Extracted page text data
[Start of Attachment]
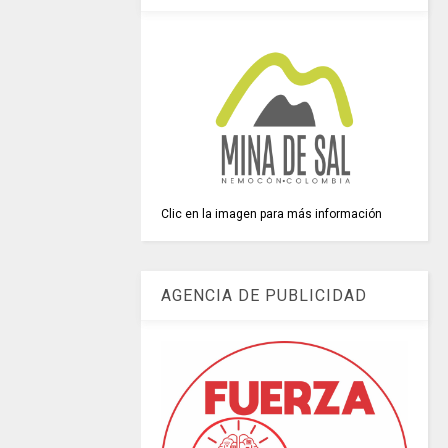
Clic en la imagen para más información
AGENCIA DE PUBLICIDAD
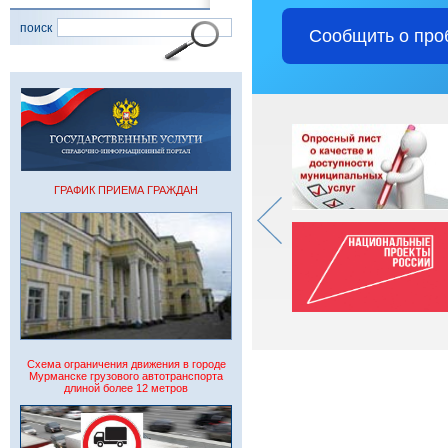
поиск
Сообщить о про
ГРАФИК ПРИЕМА ГРАЖДАН
Схема ограничения движения в городе
Мурманске грузового автотранспорта
длиной более 12 метров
[End of Attachment]
Your task: No pictures should appear in the copy. Reproduce exactly the lines from the line containing "AGENCIA DE PUBLICIDAD" through the last line of the data, inclusive.

Output for this task:
AGENCIA DE PUBLICIDAD
поиск
Сообщить о про
ГРАФИК ПРИЕМА ГРАЖДАН
Схема ограничения движения в городе
Мурманске грузового автотранспорта
длиной более 12 метров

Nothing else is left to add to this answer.